T-Shirt Love & Care

(and then more love!)

It was really important to us to find an exceptional t-shirt that was ethically produced. At the same time, we wanted to create products that people we know and hang out with could afford.

After a good deal of research, we are very happy with the shirts we are selling--and wearing! We only use shirts made from one hundred percent combed ringspun cotton.

We are proud of that. But what does it mean?

In a nutshell, ring spun cotton is nicer, softer, and more durable.

The processes for creating regular cotton and ring spun cotton are quite different. Regular cotton is a mixture of short, thick, more coarse fibers. These are twisted together to make yarn, which is then woven into material. Most industry-standard t-shirts are made from this kind of fabric--as it is much cheaper to produce. Printing on this regular carded cotton fabric can result in a grainy, less defined image, as there is a rougher surface texture in the fabric.

Ring spun cotton is very different. Ring spun yarn is made by twisting and thinning the cotton strands to make a very fine, strong, soft “rope” of cotton fibers. The straightened fibers lie more closely together, giving a smoother texture. Ring spun cotton t-shirts cost more to manufacture, but they are more durable and longer lasting. The ring spun yarns yield a smooth, lustrous fabric that’s a joy on which to print.

But even better--is “combed” ringspun cotton. In this process, after the cotton fibers have been ringspun, they are combed with fine brushes to remove any impurities or imperfect strands. This leaves only the longest and strongest of the fibers and creates a very soft texture and feel.

Sanctuary Citizen shirts are made from just this fabric.

So how do we take care of them?


Longer-lasting clothing means less environmental damage and waste, contributing to making the world a better place. But all clothing, t-shirts included, will eventually fade and wear out. It’s only natural. The idea is to slow this process down as much as possible. (Sound familiar?)

Much of it depends on how you look after your shirts, as well as on the printing method used to create them.

All of our t-shirts are professionally hand screen-printed by real people.

With screen printing, ink is fixed ‘in’ the shirts and not “on” them, resulting in the longest-lasting print possible. Each color is printed separately, so it can be a labor-intensive process. But a very cool thing that happens is that each shirt may be very slightly different from the rest, especially when more than one color is involved. Each shirt is a work of art—and we love that!

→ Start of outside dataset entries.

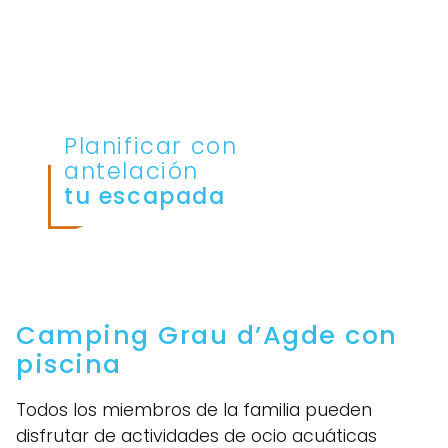
Planificar con
antelación
tu escapada
Camping Grau d’Agde con
piscina
Todos los miembros de la familia pueden
disfrutar de actividades de ocio acuáticas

There is another process that some operators use called DTG or “direct to garment” printing. It’s a way of printing directly on textiles using specialized inkjet technology. But the inks used in DTG are more prone to fade. And each shirt is a carbon copy of the one that preceded it. T-shirt designers and companies can send dozens of designs to “fulfillment” companies that use DTG and who then ship the “products” to their customers. The designers rarely see a finished shirt.

Where's the art in that?!!

Okay, so we got sidetracked.

Here are some rules you should follow in caring for your shirts:

a) Read the manufacturers recommendations. Check the care labels found on the inside of the neck. These instructions are a good starting place.

b) Turn your shirts inside out to wash them. This minimizes fading and damage to your shirts and to the printed images. Fabric rubbing against itself is a quick way to create pills and wear, and printed designs can crack and peel from too much friction. This is also a best practice for washing your pants or jeans.

c) Wash them in cold water. Even though our all-cotton shirts are pre-shrunk by the manufacturer, they still tend to shrink a bit, especially if repeatedly washed and dried at high temperatures. A cold wash is ideal. It will still clean your clothes and it's gentler on the fabric.

    d) Avoid tumble-drying. Again, high heat is the worst enemy of printed
    apparel and other clothing. The manufacturers do say that the shirts can
    be tumble dried, but you should know that this will shorten their lives. If
    you can, hang them out to dry naturally instead, but out of direct sunlight and turned inside out.
        e) Don’t iron the printed image. (Do people iron these days?) If you are really committed to it, then iron the shirts inside out and on the lowest possible setting. Alternately you can lay a towel over the printed image to protect it while ironing. Another tip is to not overload your washing machine with too many clothes. This will prevent them from being so wrinkled when you pull them out. You can even hang your shirt in the bathroom while showering. The steam and humidity from your long, languorous showers will remove the wrinkles naturally!


          When choosing companies to work with, we spent a lot of time reading the “fine print” in their materials. We wanted to know what our partners “stood for,” how they conducted their business, and whether or not that aligned with our own values and vision.

          Consequently, we purchase the blanks for our shirts from companies that are committed to the highest standards. Their factories are certified sweatshop and child labor free, and the companies are dedicated to ethical conduct. They respect the rights of all individuals and at the same time strive to protect the health of our planet.